Sembra regnare una certa confusione nell’azione politica di chi amministra la città in relazione alla gestione di animali vaganti per le strade ed aree urbane. Dopo la gestione – a dir poco approssimativa, come spiegato più avanti nell’articolo… – del caso del canile comunale, iniziato e mai terminato in località Radicina, estrema periferia di Anagni, è balzata ora alle cronache cittadine la presenza di un branco di cani randagi abbandonati a loro stessi in giro per il centro storico della città.

foto di Giorgia Tavani

Fortunatamente gli animali, benché in branco, non sembrano essere pericolosi per l’uomo – alla cui presenza sono abituati – per quanto il loro scorrazzare nelle strade cittadine, senza che nessuno degli organi preposti intervenga, potrebbe essere causa di piccoli incidenti che metterebbe a rischio gli animali stessi.

Nel caso dei cani, considerati animali di affezione e domestici, esistono delle normative legate alla loro tutela a partire dai casi di cattura e protocolli da adottare dei quali, a quanto pare, trascorsi diversi giorni dalla loro presenza in città, nessuno sembra voler farsi carico.

Quello del randagismo è un problema purtroppo atavico non soltanto di Anagni, un problema di non facile soluzione, riguardo al quale la chiarezza, la trasparenza e la delicatezza del tema, vale a dire quello legato al benessere animale, devono necessariamente essere presi in considerazione.

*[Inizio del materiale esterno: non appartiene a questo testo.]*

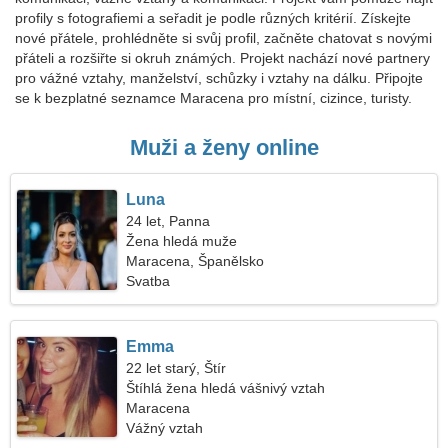
profily s fotografiemi a seřadit je podle různých kritérií. Získejte
nové přátele, prohlédněte si svůj profil, začněte chatovat s novými
přáteli a rozšiřte si okruh známých. Projekt nachází nové partnery
pro vážné vztahy, manželství, schůzky i vztahy na dálku. Připojte
se k bezplatné seznamce Maracena pro místní, cizince, turisty.
Muži a ženy online
Luna
24 let, Panna
Žena hledá muže
Maracena, Španělsko
Svatba
Emma
22 let starý, Štír
Štíhlá žena hledá vášnivý vztah
Maracena
Vážný vztah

Ad essere coinvolti nella gestione degli animali vaganti sono sostanzialmente tre soggetti: Comune, ASL ed Associazioni. Ciascuno ha compiti e funzioni specifiche definiti dalla normativa nazionale e regionale, e tutti provano a perseguire un unico obiettivo: tutelare la salute pubblica attraverso la cura e la corretta gestione del rapporto uomo-animale.

Nel caso di Anagni – ma anche di diversi altri Comuni della provincia di Frosinone – tale tutela non è purtroppo quasi mai garantita. Un quadro a tinte fosche che miete ogni anno, purtroppo, decine di vittime proprio tra gli animali abbandonati al loro destino.

IL CANILE MUNICIPALE: UNA CATTEDRALE (INCOMPIUTA) NEL DESERTO

Quanto al canile di cui facevamo menzione pocanzi… una meravigliosa prospettiva, quella offerta dai rigagnoli di percolato nero e denso che scendono dalle vicine discariche di Radicina e delle Casermette e che misteriosamente scompaiono inabissandosi nei verdi campi adiacenti; altrettanto affascinante è quella regalata dalle tante piccole montagne di ethernit accatastate ordinatamente a pochi metri dalla strada e lasciate lì a marcire da qualche furbo che se ne è voluto liberare.

Tutto questo fa da sfondo alla struttura in cemento armato, iniziata e mai portata a termine, costata alla collettività ben 113mila euro, monumento all’inerzia e all’incapacità di certe amministrazioni: (lo scheletro de) il canile municipale.

Fossimo stati a Roma o a Milano, questo sarebbe stato un luogo della marginalità, ma siamo in Ciociaria: qui è soltanto uno dei tanti luoghi dimenticati, uno dei tanti esempi di parole al vento e di promesse disattese, un intervento urbanistico di cui si parla da anni e del quale, temiamo, si continuerà a parlare ancora per molto. Sempre che quest’amministrazione non voglia farsene carico portandone a compimento la realizzazione. In caso anche destinando la struttura, una volta ultimata, a scopi diversi da quello originario.